最近、20代女子で結婚後も働き続けたい女性が増え、7割以上が「仕事と家庭を両立したい」という結果が出たというニュースサイトの記事をみた。

うん、うん、わからないでもない。これだけ世の中的にワークライフバランスがもてはやされて、「ワーキングマザーが一番カッコイイ」なんて、謳う女性誌も出てきたから、その影響も大きいのだと思う。

未妊女子にしてみると、結婚して、子供もいて、仕事もしてと、女子のライフステージを謳歌しているワーキングマザーがかっこいいということか。

 

でも、ちょっと待て。ワーキングマザーの実態はぜんぜん格好よくないぞ。

 

時短をとっているという理由だけで、産前と同じだけ実績を上げても評価が低くなったり、フルタイムに戻してもあまり残業できないから成果を上げられない、だから、家に持ち帰って仕事をしたり……。

一方で子どもは24時間で体調も感情も変わるし、親の適当な態度を見破るので、それなりに真摯さが試されるシーンが一日のなかでもかなりある。
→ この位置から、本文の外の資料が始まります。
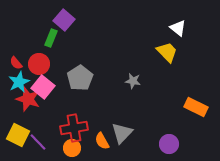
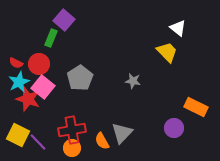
red semicircle: rotated 24 degrees counterclockwise
red cross: moved 2 px left, 2 px down
purple circle: moved 5 px right, 16 px up
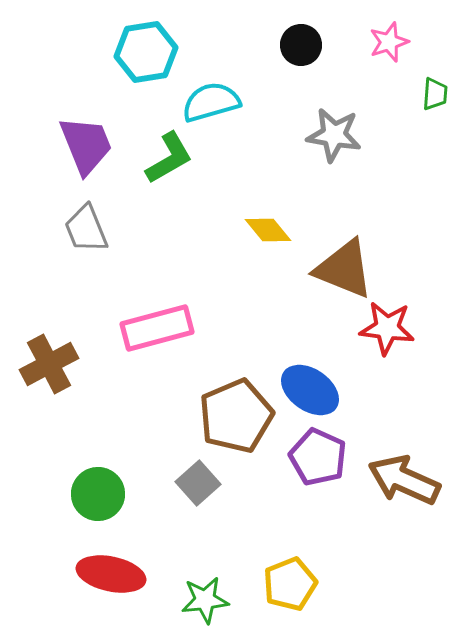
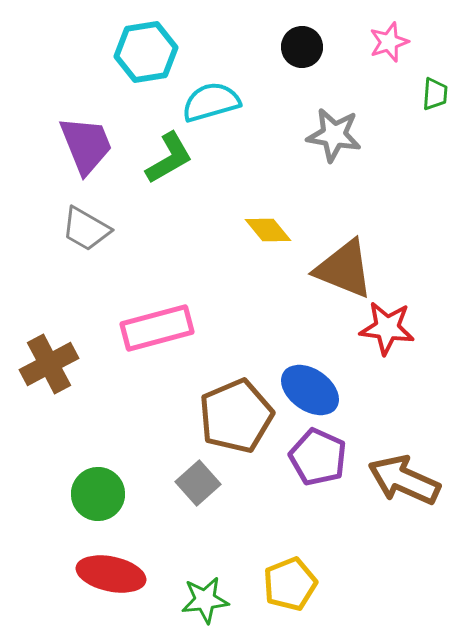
black circle: moved 1 px right, 2 px down
gray trapezoid: rotated 38 degrees counterclockwise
だから帰宅後、育児のために家事が思うように進まず、深夜にずれ込んだり、もしくは翌日早朝対応したり、と24時間を秒刻みで働いて、揺れて、疲れている母が多いのが現実だろう。

ましてや旦那は残業で家事育児をしてくれないから、全部自分がやっているなんていう、両立母もいる。まったく「バランス」なんてとれやしないし、精神的にも体力的にもギリギリの日々も多くいる。

 

私の実感として、会社で第一号の産休・育休取得者になって、復職後は「ワーキングマザーがこんなに大変だなんて、誰も教えてくれなかった!」と叫びたい日々だった。

それでも、子どもが大きくなって余裕が出てきたり、折り合いをつけながら、「良い加減」にすることで自分のバランスがわかってきた。それが続けられる秘訣の一つでもあると思う。

 

そう考えると家事がおろそかになっていたり、化粧をせずに通勤してしまったり、保育園の送迎時に子どもが言うこと聞かず怒髪天ついていたとしても、ワーキングマザーが仕事に子育てに頑張り続ける姿は応援したくなる。

 

ワーキングマザーは見た目も精神的にもキラキラしていない(内面はドロドロだと思う)。でも、人生を目一杯頑張っているということをカッコいいというのであれば、ワーキングマザーがカッコいいというのは一理あるかもしれない。